Kutu tenía sangre de mujer: le temblaba a don Froylán, casi a todos los
hombres les temía. Le quitaron su mujer y se fue a ocultar después en los
pueblos del interior, mezclándose con las comunidades de Sondondo,
Chacralla. . . ¡Era Cobarde!
Yo, solo, me quedé junto a don Froylán, pero cerca de Justina, de mi
Justinacha ingrata. Yo no fui desgraciado. A la orilla de ese río espumoso,
oyendo el canto de las torcazas y de las tuyas, yo vivía sin esperanzas; pero
ella estaba bajo el mismo cielo que yo, en esa misma quebrada que fue mi
nido. Contemplando sus ojos negros, oyendo su risa, mirándola desde lejitos,
era casi feliz, porque mi amor por Justina fue un <<warma kuyay>> y no creía
tener derecho todavía sobre ella; sabía que tendría que ser de otro, de un
hombre grande, que manejara ya zurriago, que echara ajos roncos y peleara
a látigos en los carnavales.

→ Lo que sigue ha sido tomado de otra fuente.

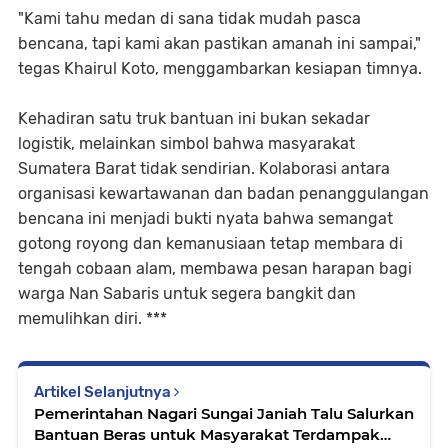
"Kami tahu medan di sana tidak mudah pasca
bencana, tapi kami akan pastikan amanah ini sampai,"
tegas Khairul Koto, menggambarkan kesiapan timnya.
Kehadiran satu truk bantuan ini bukan sekadar
logistik, melainkan simbol bahwa masyarakat
Sumatera Barat tidak sendirian. Kolaborasi antara
organisasi kewartawanan dan badan penanggulangan
bencana ini menjadi bukti nyata bahwa semangat
gotong royong dan kemanusiaan tetap membara di
tengah cobaan alam, membawa pesan harapan bagi
warga Nan Sabaris untuk segera bangkit dan
memulihkan diri. ***
Artikel Selanjutnya
Pemerintahan Nagari Sungai Janiah Talu Salurkan
Bantuan Beras untuk Masyarakat Terdampak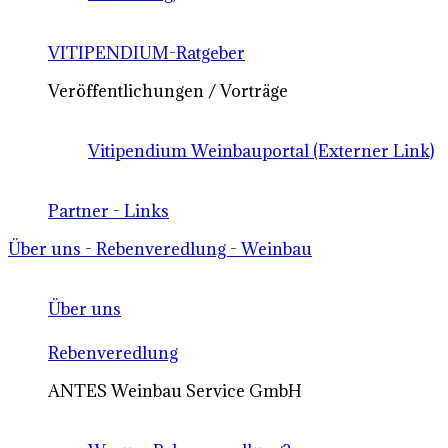
VITIPENDIUM-Ratgeber
Veröffentlichungen / Vorträge
Vitipendium Weinbauportal (Externer Link)
Partner - Links
Über uns - Rebenveredlung - Weinbau
Über uns
Rebenveredlung
ANTES Weinbau Service GmbH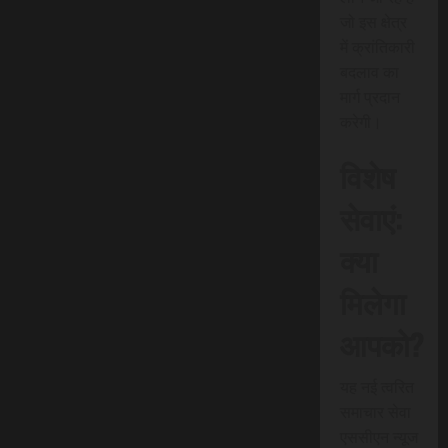
जो इस क्षेत्र
में क्रांतिकारी
बदलाव का
मार्ग प्रदान
करेगी।
विशेष
सेवाएं:
क्या
मिलेगा
आपको?
यह नई त्वरित
समाचार सेवा
एससीएन न्यूज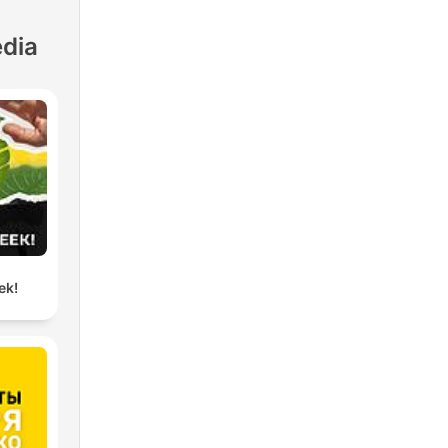
dia
ek!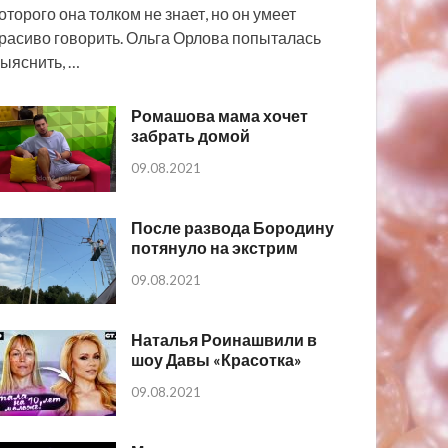
оторого она толком не знает, но он умеет
расиво говорить. Ольга Орлова попыталась
ыяснить, …
Ромашова мама хочет
забрать домой
09.08.2021
После развода Бородину
потянуло на экстрим
09.08.2021
Наталья Роинашвили в
шоу Давы «Красотка»
09.08.2021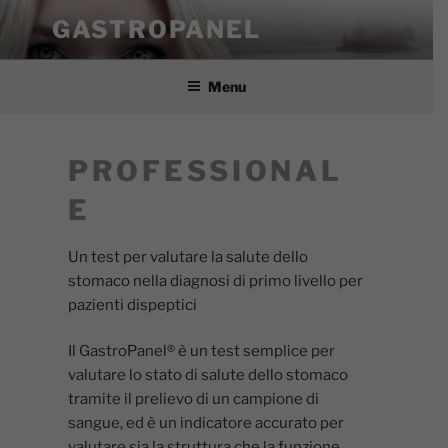
Salta
GASTROPANEL
al
contenuto
Menu
PROFESSIONAL
E
Un test per valutare la salute dello
stomaco nella diagnosi di primo livello per
pazienti dispeptici
Il GastroPanel® è un test semplice per
valutare lo stato di salute dello stomaco
tramite il prelievo di un campione di
sangue, ed è un indicatore accurato per
valutare sia la struttura che la funzione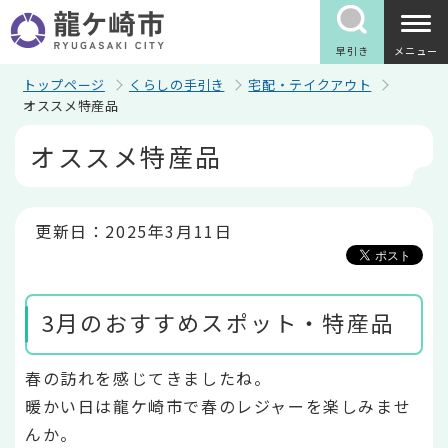
こ
の
ペ
早引き
メニュー
ー
ジ
トップページ
くらしの手引き
宅配・テイクアウト
の
オススメ特産品
先
本
頭
オススメ特産品
文
で
こ
す
こ
か
ら
更新日：2025年3月11日
3月のおすすめスポット・特産品
春の訪れを感じてきましたね。
暖かい日は龍ケ崎市で春のレジャーを楽しみませ
んか。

Y como amaba a los animales, las fiestas indias, las
cosechas, las siembras con música y jarawi, viví alegre en esa quebrada verde
y llena de calor amoroso del sol. Hasta que un día me arrancaron de mi
querencia, para traerme a este bullicio, donde gentes que no quiero, que no
comprendo.
El Kutu en un extremo y yo en otro. Él quizá habrá olvidado: está en su
elemento; en un pueblecito tranquilo, aunque maula, será el mejor novillero,
el mejor amansador de potrancas, y le respetarán los comuneros. Mientras
yo, aquí, vivo amargado y pálido, como un animal de los llanos fríos, llevado a
la orilla del mar, sobre los arenales candentes y extraños.